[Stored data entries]
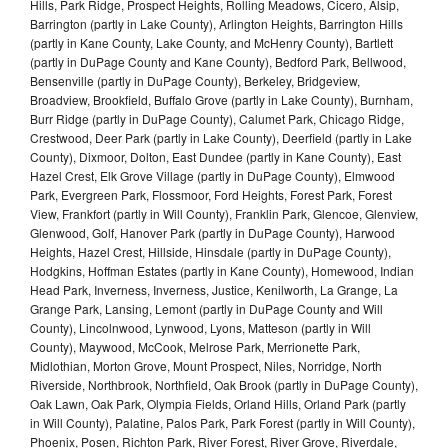
Hills, Park Ridge, Prospect Heights, Rolling Meadows, Cicero, Alsip,
Barrington (partly in Lake County), Arlington Heights, Barrington Hills
(partly in Kane County, Lake County, and McHenry County), Bartlett
(partly in DuPage County and Kane County), Bedford Park, Bellwood,
Bensenville (partly in DuPage County), Berkeley, Bridgeview,
Broadview, Brookfield, Buffalo Grove (partly in Lake County), Burnham,
Burr Ridge (partly in DuPage County), Calumet Park, Chicago Ridge,
Crestwood, Deer Park (partly in Lake County), Deerfield (partly in Lake
County), Dixmoor, Dolton, East Dundee (partly in Kane County), East
Hazel Crest, Elk Grove Village (partly in DuPage County), Elmwood
Park, Evergreen Park, Flossmoor, Ford Heights, Forest Park, Forest
View, Frankfort (partly in Will County), Franklin Park, Glencoe, Glenview,
Glenwood, Golf, Hanover Park (partly in DuPage County), Harwood
Heights, Hazel Crest, Hillside, Hinsdale (partly in DuPage County),
Hodgkins, Hoffman Estates (partly in Kane County), Homewood, Indian
Head Park, Inverness, Inverness, Justice, Kenilworth, La Grange, La
Grange Park, Lansing, Lemont (partly in DuPage County and Will
County), Lincolnwood, Lynwood, Lyons, Matteson (partly in Will
County), Maywood, McCook, Melrose Park, Merrionette Park,
Midlothian, Morton Grove, Mount Prospect, Niles, Norridge, North
Riverside, Northbrook, Northfield, Oak Brook (partly in DuPage County),
Oak Lawn, Oak Park, Olympia Fields, Orland Hills, Orland Park (partly
in Will County), Palatine, Palos Park, Park Forest (partly in Will County),
Phoenix, Posen, Richton Park, River Forest, River Grove, Riverdale,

- Activity -
Go through the entries and report every line with the string "Grove".

- Answer section -
Broadview, Brookfield, Buffalo Grove (partly in Lake County), Burnham,
Hazel Crest, Elk Grove Village (partly in DuPage County), Elmwood
Midlothian, Morton Grove, Mount Prospect, Niles, Norridge, North
Phoenix, Posen, Richton Park, River Forest, River Grove, Riverdale,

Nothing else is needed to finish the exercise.